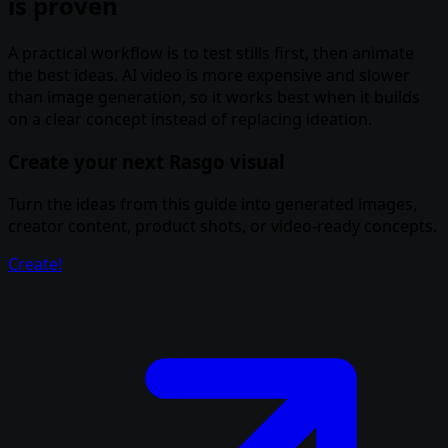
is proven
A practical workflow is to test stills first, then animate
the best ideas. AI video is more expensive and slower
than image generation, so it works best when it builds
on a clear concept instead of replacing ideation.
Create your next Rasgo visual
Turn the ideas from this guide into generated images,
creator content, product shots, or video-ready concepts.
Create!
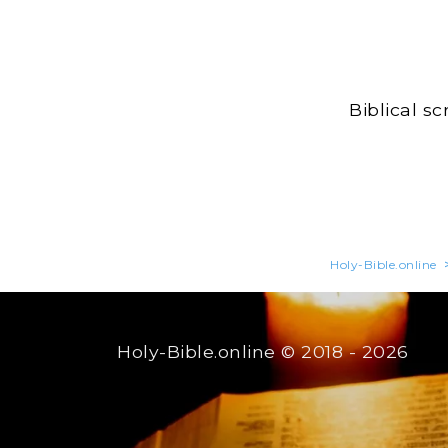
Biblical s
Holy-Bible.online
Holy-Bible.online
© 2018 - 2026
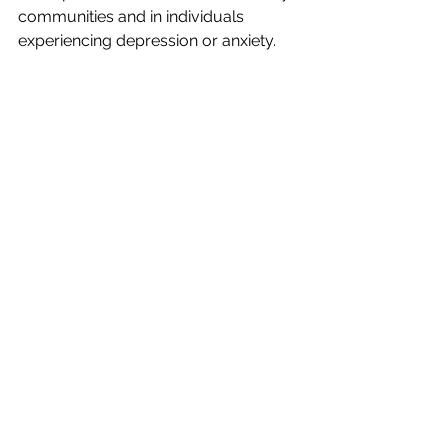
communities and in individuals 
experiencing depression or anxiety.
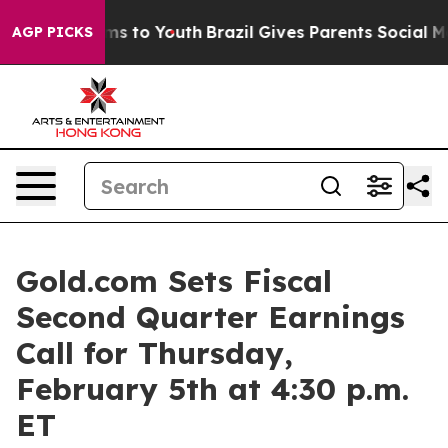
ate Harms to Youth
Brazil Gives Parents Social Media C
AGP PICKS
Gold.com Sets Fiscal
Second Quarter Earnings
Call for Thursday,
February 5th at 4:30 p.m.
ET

* * *

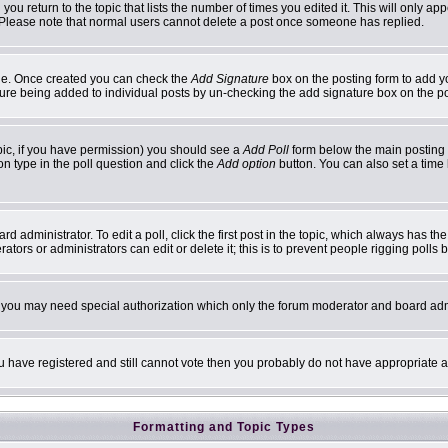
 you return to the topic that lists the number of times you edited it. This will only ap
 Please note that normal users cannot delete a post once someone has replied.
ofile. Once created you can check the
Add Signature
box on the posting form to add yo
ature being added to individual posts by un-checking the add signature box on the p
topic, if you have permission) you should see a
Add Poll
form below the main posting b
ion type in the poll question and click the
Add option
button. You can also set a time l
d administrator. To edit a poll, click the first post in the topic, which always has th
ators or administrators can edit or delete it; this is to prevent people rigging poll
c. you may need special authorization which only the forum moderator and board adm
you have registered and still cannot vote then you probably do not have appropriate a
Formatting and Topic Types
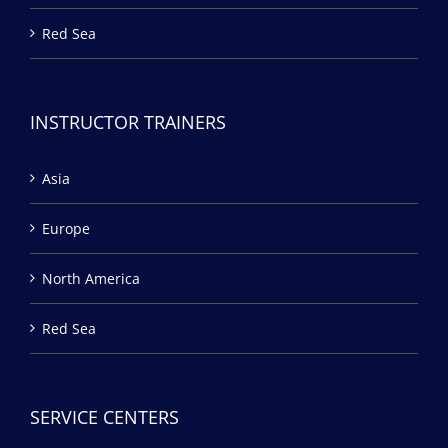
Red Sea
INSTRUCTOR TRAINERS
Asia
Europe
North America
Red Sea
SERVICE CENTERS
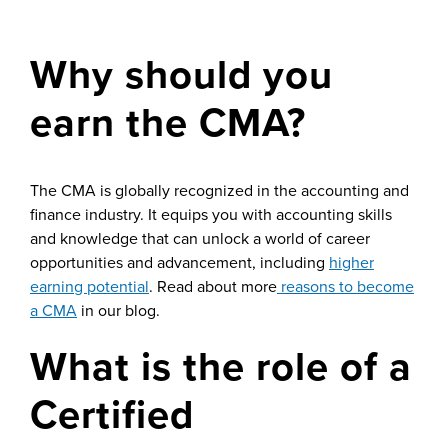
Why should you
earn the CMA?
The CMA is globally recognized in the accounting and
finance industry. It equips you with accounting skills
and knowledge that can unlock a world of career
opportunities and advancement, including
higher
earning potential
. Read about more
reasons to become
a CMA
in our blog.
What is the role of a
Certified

### WHAT YOU SHOULD DO
When a line of the material holds the string "ideas", copy that line.

### TASK RESPONSE
the best ideas. AI video is more expensive and slower
Turn the ideas from this guide into generated images,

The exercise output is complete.